Business Objective / Goal
To address the client’s challenges in categorizing income, expenses, payment modes, and merchants across multiple platforms, and to enhance visibility, automation, and insights for smarter financial management.
Solutions & Implementation
- Data Collection: Built an Android app to securely collect user payment SMS data with consent, enabling privacy-compliant financial tracking.
- Message Broker & Processing: Integrated Kafka to handle high-volume SMS traffic and ensure low-latency processing.

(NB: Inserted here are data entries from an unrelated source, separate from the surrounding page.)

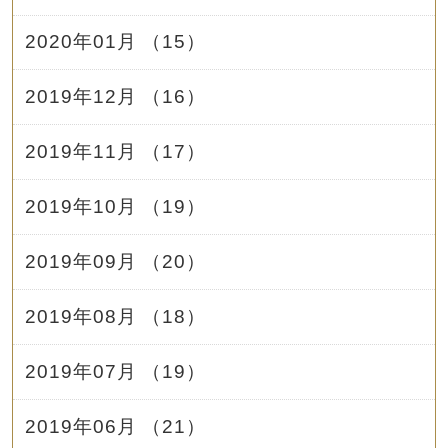
2020年01月 （15）
2019年12月 （16）
2019年11月 （17）
2019年10月 （19）
2019年09月 （20）
2019年08月 （18）
2019年07月 （19）
2019年06月 （21）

- Data Warehouse & Dashboard: Designed a Master Data Warehouse and developed real-time dashboards for visual insights into user income and expenses.
- ML/NLP Engine: Created an ML engine using Python, SpaCy, NLTK, and CRF-suite to classify transactions, map merchants, and categorize financial behaviors.
- Access Control & Admin Panel: Developed ACLs and intuitive dashboards to manage roles, permissions, and user analytics.
- SDK Development: Delivered a plug-and-play SDK replicating the mobile app's core functionality for seamless integration across platforms.
Major Technologies Used
- Python – ML development, data preprocessing, NLP
- Golang – Backend APIs and concurrency support
- Kafka – Message brokering for real-time SMS stream
- RDBMS – Transactional and categorized data storage
- SpaCy, NLTK, Sklearn, CRF-suite, Regex, Pandas, NumPy – AI/ML and NLP pipeline components
Business Outcomes
- Detailed Income & Expense Visibility Categorized financial data with summary dashboards, helping users make better financial decisions.
- Automated Transaction Classification AI/ML pipeline reduced manual tagging, minimized errors, and accelerated insights.
- Enhanced Admin Controls Centralized dashboard for managing users, roles, and access permissions.
- Actionable Insights for Users Forecasts, reminders, and behavior trends drove financial wellness and engagement.